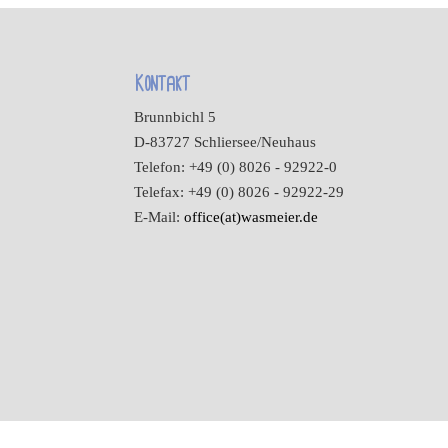
Kontakt
Brunnbichl 5
D-83727 Schliersee/Neuhaus
Telefon: +49 (0) 8026 - 92922-0
Telefax: +49 (0) 8026 - 92922-29
E-Mail:
office(at)wasmeier.de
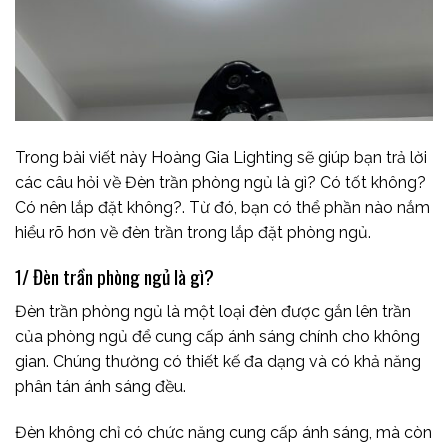
Trong bài viết này Hoàng Gia Lighting sẽ giúp bạn trả lời
các câu hỏi về Đèn trần phòng ngủ là gì? Có tốt không?
Có nên lắp đặt không?. Từ đó, bạn có thể phần nào nắm
hiểu rõ hơn về đèn trần trong lắp đặt phòng ngủ.
1/ Đèn trần phòng ngủ là gì?
Đèn trần phòng ngủ là một loại đèn được gắn lên trần
của phòng ngủ để cung cấp ánh sáng chính cho không
gian. Chúng thường có thiết kế đa dạng và có khả năng
phân tán ánh sáng đều.
Đèn không chỉ có chức năng cung cấp ánh sáng, mà còn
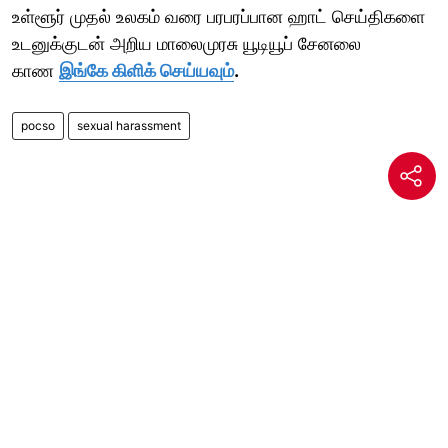
உள்ளூர் முதல் உலகம் வரை பரபரப்பான ஹாட் செய்திகளை
உடனுக்குடன் அறிய மாலைமுரசு யூடியூப் சேனலை
காண
இங்கே கிளிக் செய்யவும்
.
pocso
sexual harassment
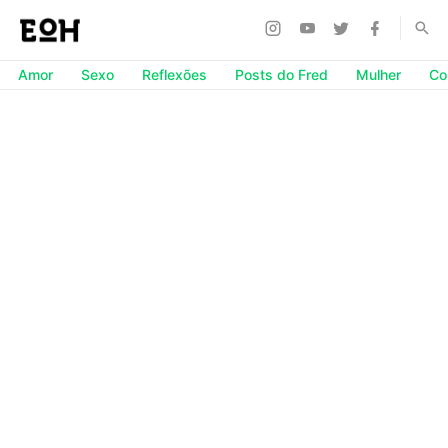
Amor
Sexo
Reflexões
Posts do Fred
Mulher
Co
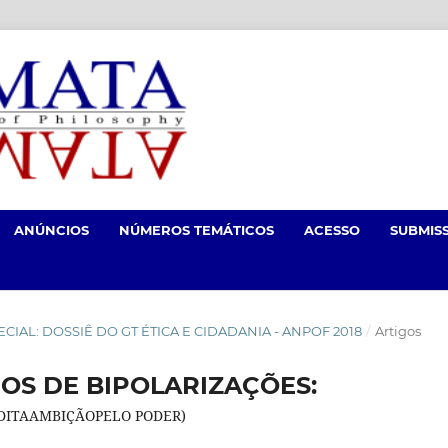
ANÚNCIOS
NÚMEROS TEMÁTICOS
ACESSO
SUBMIS
ESPECIAL: DOSSIÊ DO GT ÉTICA E CIDADANIA - ANPOF 2018
/
Artigos
S DE BIPOLARIZAÇÕES:
ITAAMBIÇÃOPELO PODER)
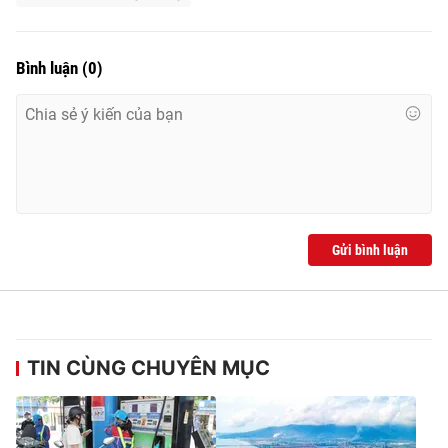
Bình luận
(
0
)
Gửi bình luận
TIN CÙNG CHUYÊN MỤC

Goal of the exercise:
For the data above, count every line in which the string "phòng" appears, and answer with the count only.

Task response:
5